FIG. 1 is a perspective view of a spectrometer of an imaging energy filter for use with a distortion corrector in accordance with the present invention;

FIG. 2 is a circuit diagram of the spectrometer shown in FIG. 1;

FIG. 3 is a graph in which the ratio I1 /I2 of currents flowing into coils shown in FIG. 2 are plotted against the sum R1 of the resistance of a portion of a first potentiometer 18 on the side of a first fixed resistor 19 and the resistance of the first resistor 19;

FIG. 4 is a graph in which the roundness representing image distortion is plotted against the angle formed between the direction of incident electrons and the direction of outgoing electrons;

FIG. 5 is a block diagram of the prior art electron microscope having electron optics equipped with an Omega energy filter;

FIG. 6 is a ray diagram of another spectrometer for use with a distortion corrector in accordance with the present invention; and

FIG. 7 is a ray diagram of other spectrometers with which a distortion corrector in accordance with the present invention is used.

DESCRIPTION OF THE PREFERRED EMBODIMENTS

FIG. 1 shows a spectrometer of an imaging energy filter with which a distortion corrector is built in accordance with the invention. FIG. 2 shows the circuit configuration of the spectrometer. Note that like components are indicated by like reference numerals in various figures.

As shown in FIG. 1, the spectrometer 8 has pairs of magnets M1, M4, M2 and M3. In the same way as in the prior art spectrometer described above, these magnets M1, M4, M2 and M3 are arranged symmetrically about the symmetrical plane within a range permitting machining errors. The magnets M1 and M2 are arranged symmetrically about the symmetrical plane. Also, the magnets M3 and M4 are arranged symmetrically about the symmetrical plane. Thus, an omega-shaped electron trajectory is formed.

As shown in FIG. 2, a first coil 13 and a second coil 14, forming a pair, are connected in series with each other for producing a magnetic field in the gap in the first magnet M1. Similarly, a third coil 15 and a fourth coil 16, forming a pair, are provided to excite the fourth magnet M4. One end of the second coil 14 is connected with one end of the third coil 15 and thus the two pairs of coils 13-16 are connected in series with each other. One end of the first coil 13 and one end of the fourth coil 16 are connected with a first power supply (PS) 17.
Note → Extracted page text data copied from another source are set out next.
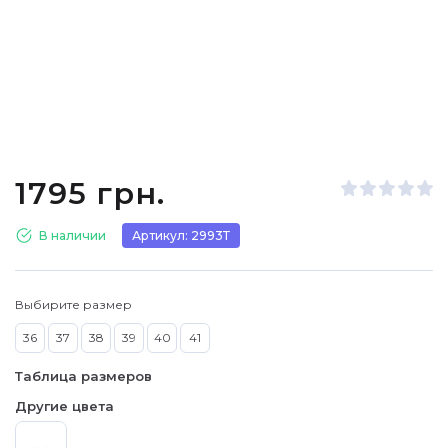
1795 грн.
В наличии
Артикул: 2993Т
Выбирите размер
36
37
38
39
40
41
Таблица размеров
Другие цвета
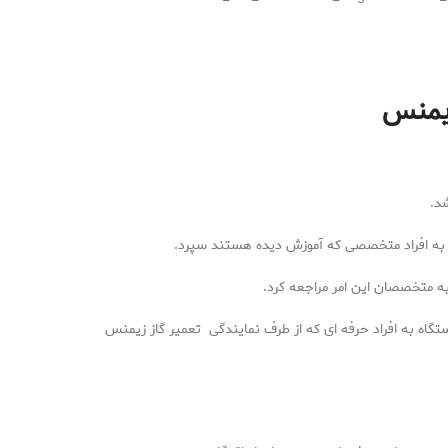
زیمنس
د.
 را به افراد متخصصی که آموزش دیده هستند سپرد.
ه متخصصان این امر مراجعه کرد.
گاه به افراد حرفه ای که از طرف نمایندگی تعمیر گاز زیمنس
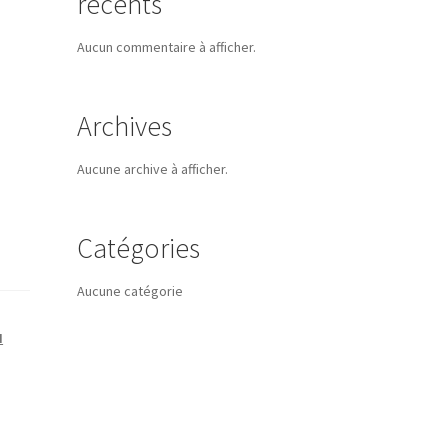
récents
Aucun commentaire à afficher.
Archives
Aucune archive à afficher.
Catégories
Aucune catégorie
I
A first potentiometer 18 having a variable resistor is connected with the first power supply 17 and connected in parallel with the two pairs of coils 13-16. A first fixed resistor 19 and a second fixed resistor 20 for preventing overcurrents are located on opposite sides of the first potentiometer 18 and connected in series with the first potentiometer 18. That is, one end of the first potentiometer 18 is connected with one end of the first coil 13 via the first fixed resistor 19. The other end of the first potentiometer 18 is connected with one end of the fourth coil 16 via the second fixed resistor 20.

The first potentiometer 18 has a first sliding contact 21 connected with the junction of one end of the second coil 14 and one end of the third coil 15. The first potentiometer 18, the first fixed resistor 19 and the second fixed resistor 20 together form a shunting circuit that adjusts the balance between the currents flowing through the first and second coils 13, 14 and the third and fourth coils 15, 16, respectively.
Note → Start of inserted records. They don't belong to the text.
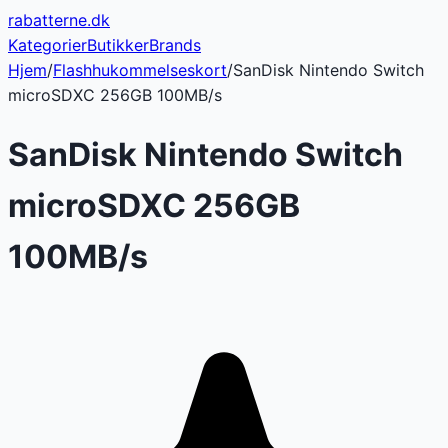
rabatterne
.dk
Kategorier
Butikker
Brands
Hjem
/
Flashhukommelseskort
/
SanDisk Nintendo Switch
microSDXC 256GB 100MB/s
SanDisk Nintendo Switch
microSDXC 256GB
100MB/s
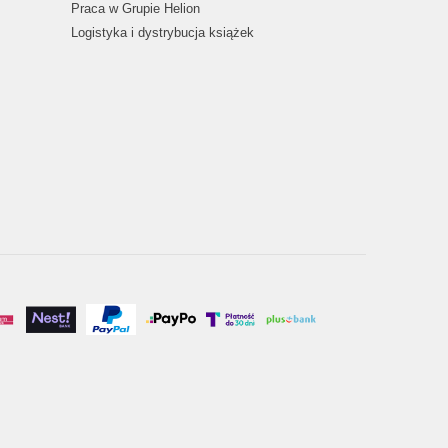
Praca w Grupie Helion
Logistyka i dystrybucja książek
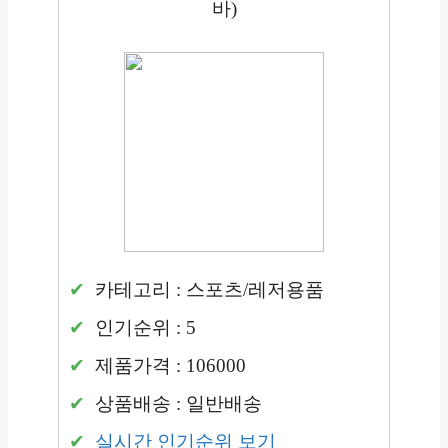
바)
카테고리 : 스포츠/레저용품
인기순위 : 5
제품가격 : 106000
상품배송 : 일반배송
실시간 인기순위 보기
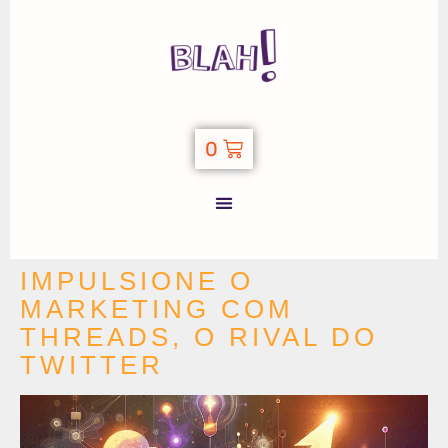
0
IMPULSIONE O
MARKETING COM
THREADS, O RIVAL DO
TWITTER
Similarly to these two pairs of coils 13, 14, 15, 16, first power supply 17, first potentiometer 18, first fixed resistor 19, second fixed resistor 20 and first sliding contact 21, there are provided a pair of coils 22, 23 for exciting the second magnet M2, a pair of coils 24, 25 for exciting the third magnet M3, a second power supply (PS) 26, a second potentiometer 27, a third fixed resistor 28, a fourth fixed resistor 29 and a second sliding contact 30. The second potentiometer 27, the third fixed resistor 28, and the fourth fixed resistor 29 together form a shunting circuit for adjusting the balance between the currents flowing through the fifth and sixth coils 22, 23 and the seventh and eighth coils 24, 25, respectively.
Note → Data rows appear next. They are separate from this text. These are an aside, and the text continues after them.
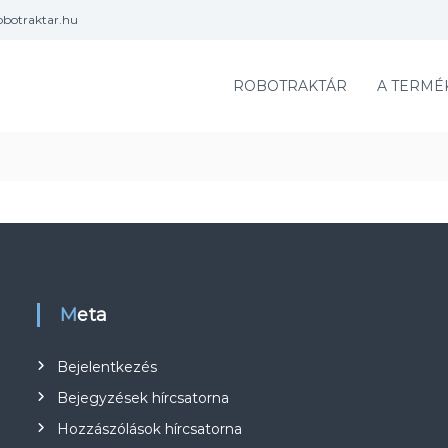
obotraktar.hu
ROBOTRAKTÁR
A TERMÉ
Meta
Bejelentkezés
Bejegyzések hírcsatorna
Hozzászólások hírcsatorna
In the spectrometer 8 constructed in this way, if the first sliding contact 21 of the first potentiometer 18 is shifted toward the first fixed resistor 19, the excitation current through the first magnet M1 decreases, while the excitation current through the fourth magnet M4 increases. If the first sliding contact 21 is shifted toward the second fixed resistor 20, the excitation current through the first magnet M1 increases, whereas the excitation current through the fourth magnet M4 decreases. When the resistance of the first potentiometer 18 is changed in this way, the balance between the strengths of the magnetic fields developed in the gaps in the first and fourth magnets M1 and M4 is subtly controlled. Similarly, the balance between the strengths of the magnetic fields set up in the second and third magnets M2 and M3 is controlled subtly by varying the resistance of the second potentiometer 27.

Let r1 be the sum of the resistances of the first coil 13 and the second coil 14. Let r2 be the sum of the resistances of the third coil 15 and the fourth coil 16. Let R1 be the sum of the resistance of the first fixed resistor 19 and the resistance of the portion of the first potentiometer 18 between the first sliding contact 21 and the first fixed resistor 19. Let R2 be the sum of the resistance of the second fixed resistor 20 and the resistance of the portion of the first potentiometer 18 between the first sliding contact 21 and the second fixed resistor 20. Let I1 be the current flowing through the first coil 13 and the second coil 14. Let I2 be the current flowing through the third coil 15 and the fourth coil 16. The ratio of the current I1 to the current I2 is given by ##EQU1## It is assumed that r1 =r2 =10Ω, the resistance of the first potentiometer 18=1000Ω, and the resistance of the first and second fixed resistors 19, 20 is 600Ω. The current ratio I1 /I2 at which the sum resistance R1 is balanced against the strength of the magnetic field varies as shown in FIG. 3, the sum resistance R1 being the sum of the resistance of the first fixed resistor 19 and the resistance of the portion of the first potentiometer 18 on the side of the first fixed resistor 19.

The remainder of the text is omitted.